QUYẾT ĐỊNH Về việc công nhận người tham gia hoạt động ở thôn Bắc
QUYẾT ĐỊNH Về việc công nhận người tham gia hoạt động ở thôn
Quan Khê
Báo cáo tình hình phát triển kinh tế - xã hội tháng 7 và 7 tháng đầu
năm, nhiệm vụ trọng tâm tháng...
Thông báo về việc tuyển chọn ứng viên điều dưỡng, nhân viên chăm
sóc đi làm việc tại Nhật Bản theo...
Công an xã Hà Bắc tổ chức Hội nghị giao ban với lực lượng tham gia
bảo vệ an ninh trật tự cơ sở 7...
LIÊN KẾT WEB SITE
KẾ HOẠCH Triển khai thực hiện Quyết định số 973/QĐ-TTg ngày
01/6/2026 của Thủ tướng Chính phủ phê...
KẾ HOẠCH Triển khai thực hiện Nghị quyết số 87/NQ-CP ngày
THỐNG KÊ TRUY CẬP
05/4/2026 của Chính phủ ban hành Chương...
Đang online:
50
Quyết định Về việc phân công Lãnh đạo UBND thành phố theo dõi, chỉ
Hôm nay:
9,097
—————
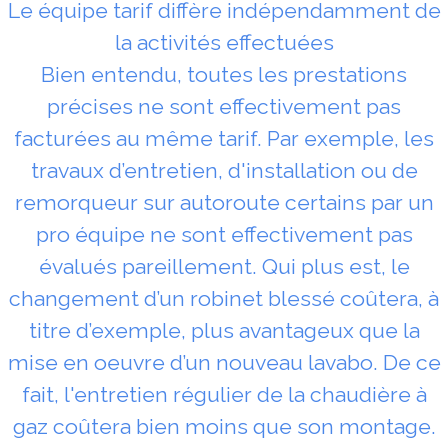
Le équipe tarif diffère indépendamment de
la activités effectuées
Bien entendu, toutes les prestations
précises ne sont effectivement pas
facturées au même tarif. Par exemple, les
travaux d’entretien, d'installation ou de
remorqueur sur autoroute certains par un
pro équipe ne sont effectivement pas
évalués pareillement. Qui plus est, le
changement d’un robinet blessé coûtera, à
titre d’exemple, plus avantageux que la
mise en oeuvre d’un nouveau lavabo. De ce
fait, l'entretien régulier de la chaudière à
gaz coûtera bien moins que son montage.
—————
* What you will do
When you reach the line containing "động ở thôn Bắc" in the data above, start copying exactly, and stop after the line containing "LIÊN KẾT WEB SITE".

* Written answer
QUYẾT ĐỊNH Về việc công nhận người tham gia hoạt động ở thôn Bắc
QUYẾT ĐỊNH Về việc công nhận người tham gia hoạt động ở thôn
Quan Khê
Báo cáo tình hình phát triển kinh tế - xã hội tháng 7 và 7 tháng đầu
năm, nhiệm vụ trọng tâm tháng...
Thông báo về việc tuyển chọn ứng viên điều dưỡng, nhân viên chăm
sóc đi làm việc tại Nhật Bản theo...
Công an xã Hà Bắc tổ chức Hội nghị giao ban với lực lượng tham gia
bảo vệ an ninh trật tự cơ sở 7...
LIÊN KẾT WEB SITE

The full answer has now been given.